The course is structured into three core components:
- Lectures and computer labs from week 1 to 5, with a class-test in week 6
- Presentations of research papers from week 7 to 11
- Independent work on a mini-project from the end of week 5 onwards
Performance on all three components of the course, and to some extent your overall engagement, will determine your grade.
Note that the paper presentation and mini-project components are only open to those students who are taking this course for credits. Please only provide details for those components (through the forms) if you’re taking the course for credits
Lectures and labs
The course is based on comprehensive lecture notes, supporting lecture recordings and computer labs. The labs will allow you to gain some intuitive understanding of the methods introduced in the lectures and provide you with practical tools for the mini-project.

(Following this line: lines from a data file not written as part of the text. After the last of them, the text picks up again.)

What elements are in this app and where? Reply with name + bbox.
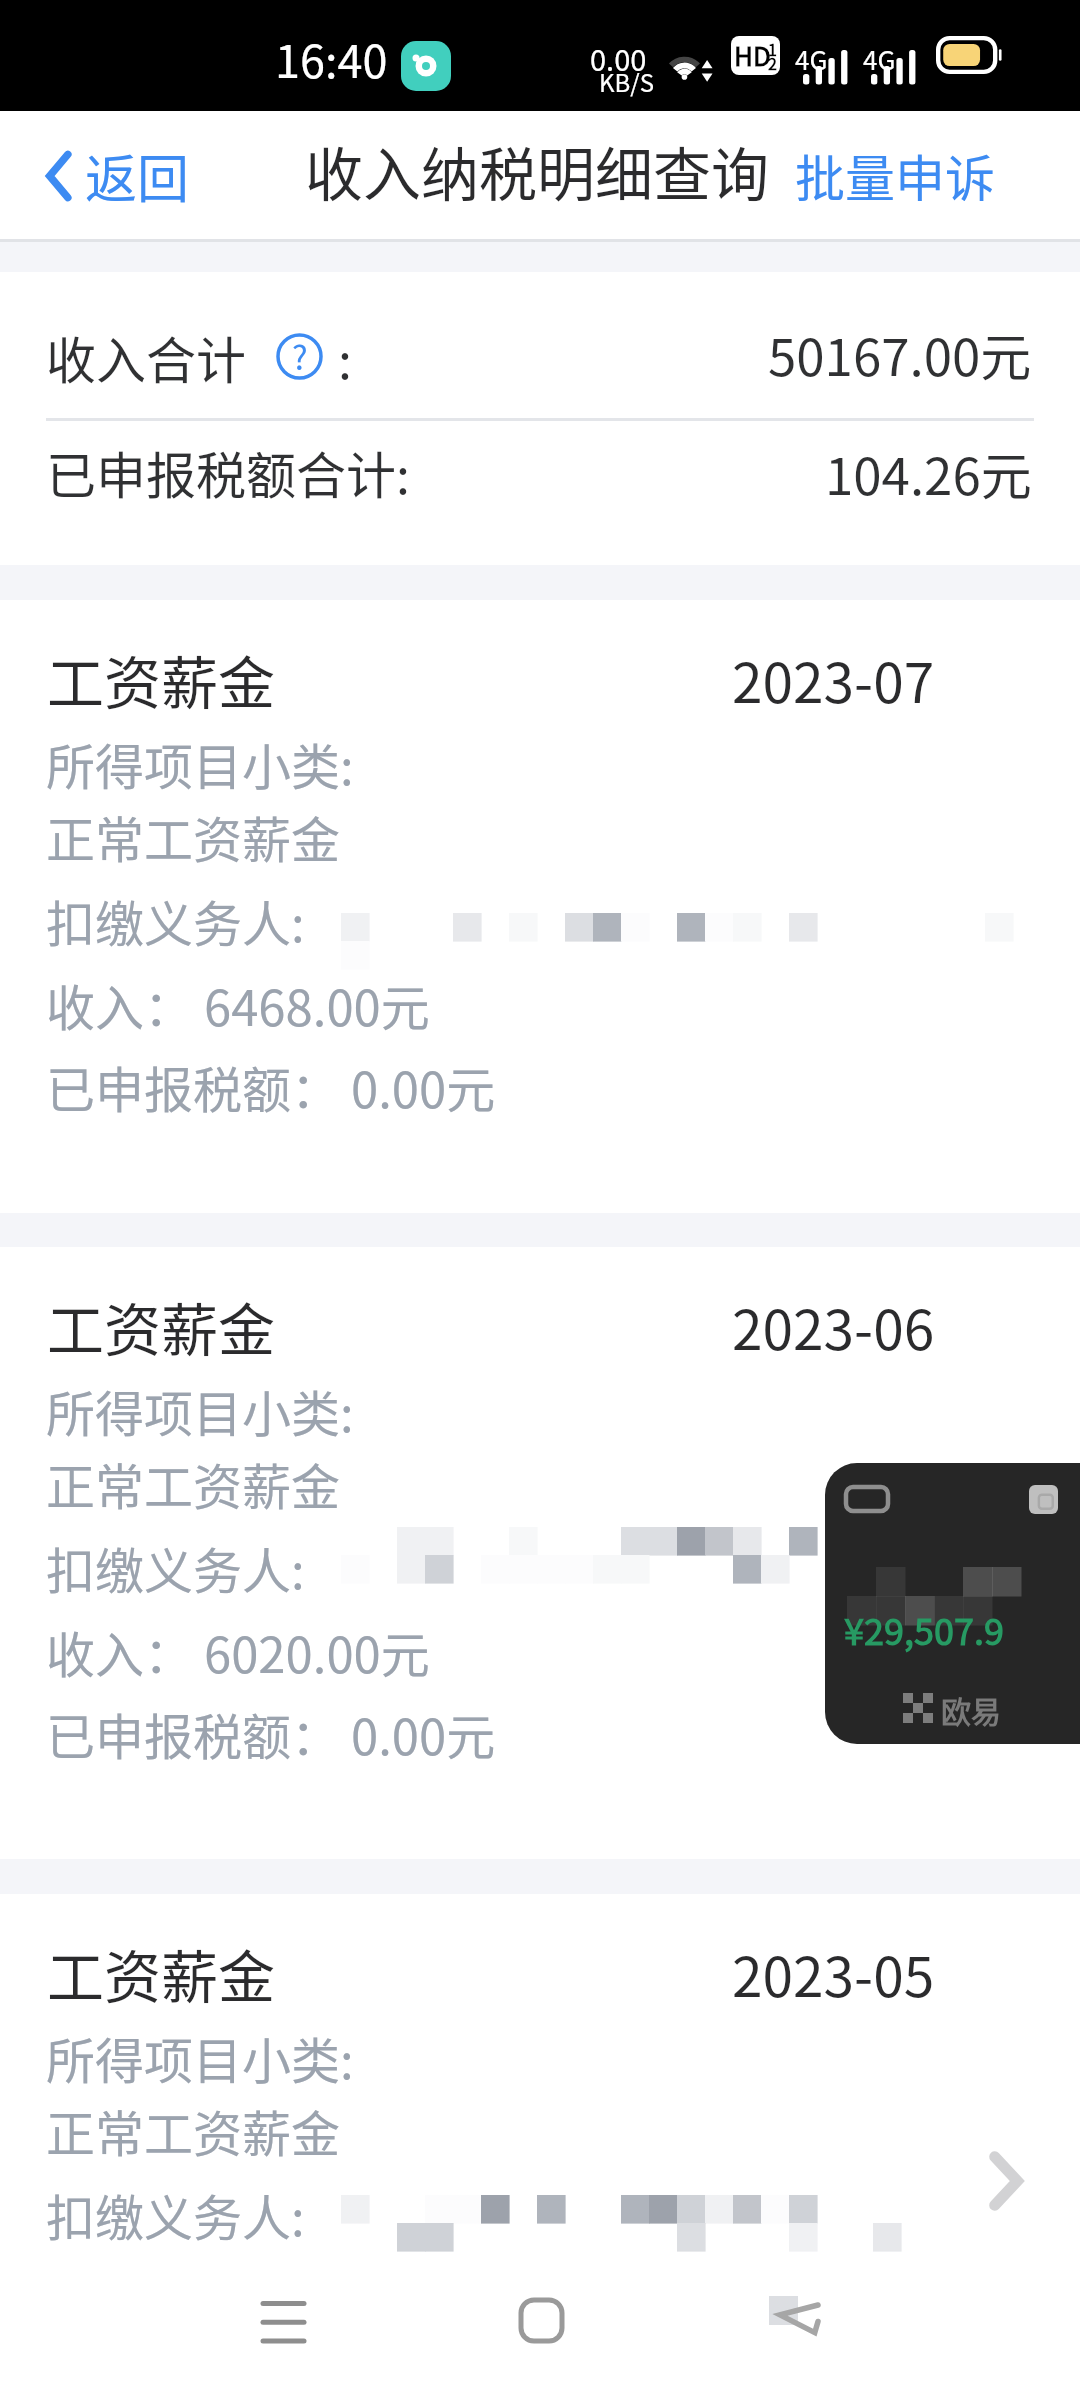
staticText: HD [734, 36, 771, 74]
staticText: 16:40 [275, 26, 388, 91]
staticText: 正常工资薪金 [46, 1448, 341, 1519]
button[interactable]: 返回 [758, 2285, 838, 2355]
staticText: ? [292, 332, 308, 379]
staticText: 4G [863, 40, 896, 78]
staticText: 已申报税额合计: [46, 436, 410, 508]
staticText: 2 [768, 51, 777, 74]
staticText: ¥29,507.9 [844, 1603, 1004, 1655]
staticText: 所得项目小类: [46, 728, 354, 799]
staticText: 工资薪金 [47, 638, 275, 721]
staticText: 正常工资薪金 [46, 801, 341, 872]
staticText: 收入： 6468.00元 [46, 969, 430, 1040]
button[interactable]: 工资薪金 [0, 600, 1080, 1213]
staticText: 工资薪金 [47, 1932, 275, 2015]
staticText: 正常工资薪金 [46, 2095, 341, 2166]
staticText: 已申报税额： 0.00元 [46, 1698, 496, 1769]
button[interactable]: 工资薪金 [0, 1894, 1080, 2400]
button[interactable]: 欧易悬浮窗 [825, 1463, 1080, 1744]
staticText: 4G [795, 40, 828, 78]
staticText: 工资薪金 [47, 1285, 275, 1368]
button[interactable]: 工资薪金 [0, 1247, 1080, 1859]
staticText: 所得项目小类: [46, 1375, 354, 1446]
staticText: 扣缴义务人: [46, 885, 305, 956]
staticText: 收入合计 [46, 321, 246, 393]
staticText: 104.26元 [825, 436, 1032, 510]
staticText: 2023-05 [732, 1933, 935, 2013]
staticText: 收入纳税明细查询 [305, 129, 770, 213]
staticText: 收入： 6020.00元 [46, 1616, 430, 1687]
staticText: 50167.00元 [768, 317, 1032, 391]
button[interactable]: 批量申诉 [781, 111, 1080, 239]
staticText: 1 [768, 37, 777, 60]
button[interactable]: 主页 [500, 2285, 582, 2355]
staticText: 所得项目小类: [46, 2022, 354, 2093]
staticText: 扣缴义务人: [46, 2179, 305, 2250]
staticText: KB/S [599, 64, 654, 99]
staticText: 0.00 [590, 37, 647, 79]
staticText: 返回 [85, 138, 190, 213]
staticText: 扣缴义务人: [46, 1532, 305, 1603]
staticText: 2023-06 [732, 1286, 935, 1366]
button[interactable]: 说明 [276, 333, 323, 380]
staticText: : [338, 321, 352, 393]
button[interactable]: 最近任务 [242, 2285, 324, 2355]
button[interactable]: 返回 [0, 118, 210, 233]
staticText: 已申报税额： 0.00元 [46, 1051, 496, 1122]
staticText: 欧易 [941, 1688, 1001, 1731]
staticText: 2023-07 [732, 639, 935, 719]
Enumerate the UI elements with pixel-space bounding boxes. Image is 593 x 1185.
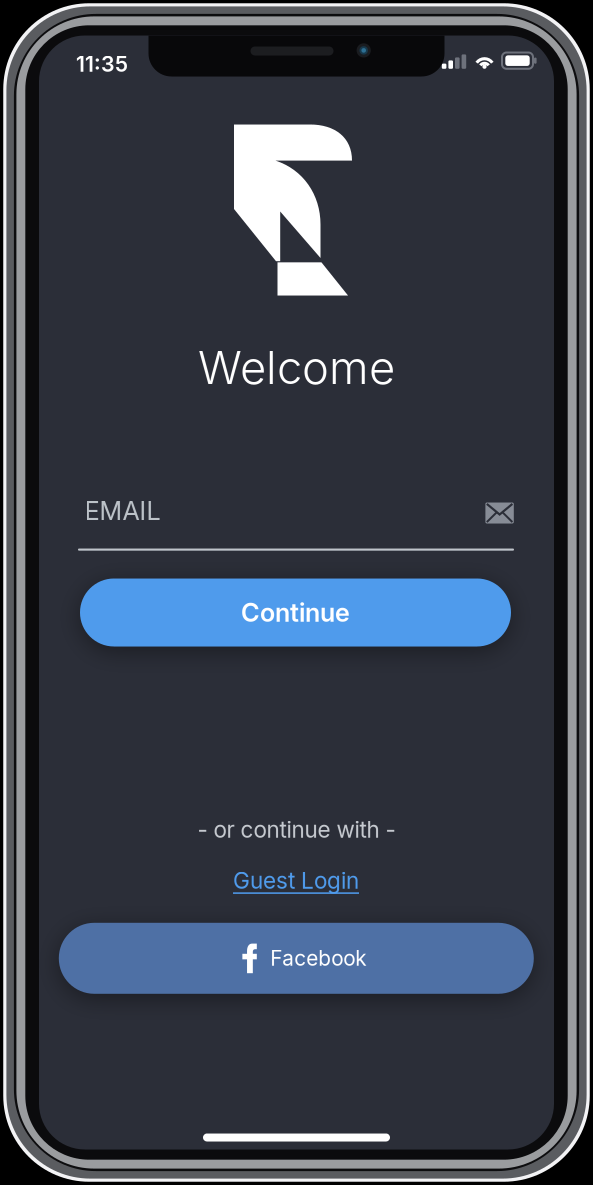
staticText: EMAIL [85, 496, 161, 526]
staticText: Welcome [198, 340, 395, 395]
button[interactable]: Guest Login [216, 866, 376, 896]
button[interactable]: Continue [80, 578, 511, 646]
staticText: Continue [241, 597, 350, 628]
staticText: Guest Login [233, 867, 359, 894]
staticText: 11:35 [76, 51, 128, 77]
staticText: Facebook [270, 946, 366, 971]
button[interactable]: Facebook [59, 923, 534, 994]
staticText: - or continue with - [198, 816, 396, 843]
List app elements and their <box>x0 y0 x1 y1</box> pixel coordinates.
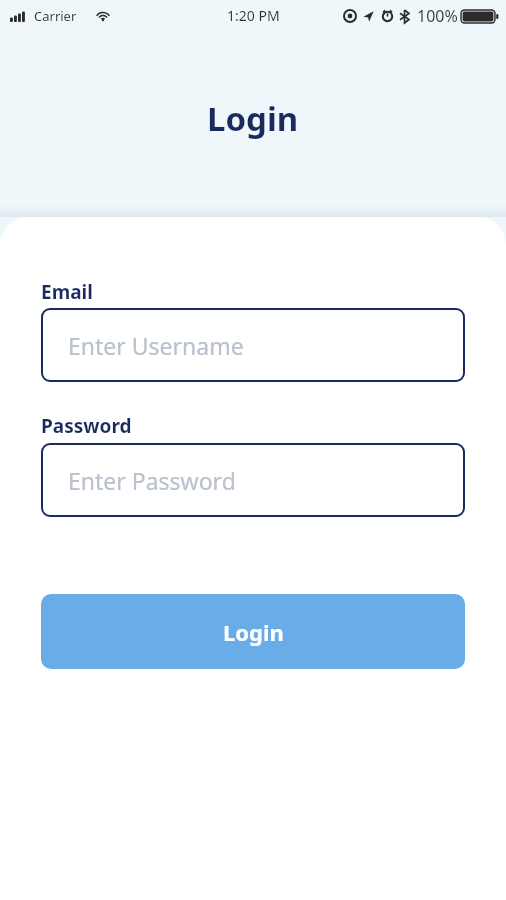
staticText: Enter Username <box>68 330 244 361</box>
staticText: Login <box>207 96 299 141</box>
button[interactable]: Enter Password <box>41 443 465 517</box>
staticText: Login <box>223 617 284 647</box>
staticText: Email <box>41 279 93 305</box>
staticText: Carrier <box>34 7 77 25</box>
staticText: 1:20 PM <box>227 6 280 25</box>
button[interactable]: Enter Username <box>41 308 465 382</box>
staticText: Password <box>41 413 132 439</box>
staticText: Enter Password <box>68 465 236 496</box>
staticText: 100% <box>417 5 458 27</box>
button[interactable]: Login <box>41 594 465 669</box>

The main topics covered in the lectures are:
- Numerical and visual summaries of the data
- Preprocessing and principal component analysis (PCA)
- Dimensionality reduction (e.g. by PCA, multidimensional scaling, Isomap, t-SNE)
- Evaluating the performance in predictive modelling (e.g. classification and regression), techniques for choosing hyper-parameters
See the lectures page for the lecture materials, the weekly schedule, and information on the class test.
Paper presentation
In the second half of the course, we will have presentations on research papers across a number of Data Science areas listed on the presentations page.
Detailed instructions and information on the presentations can be found on the presentations page.
Mini-project
The goal of the mini-project is to apply data mining methods to a real data analysis problem and to produce a written report summarising your findings. You can choose among different datasets listed here.
Please have a look at the mini-projects page for detailed instructions and information on the format of the report.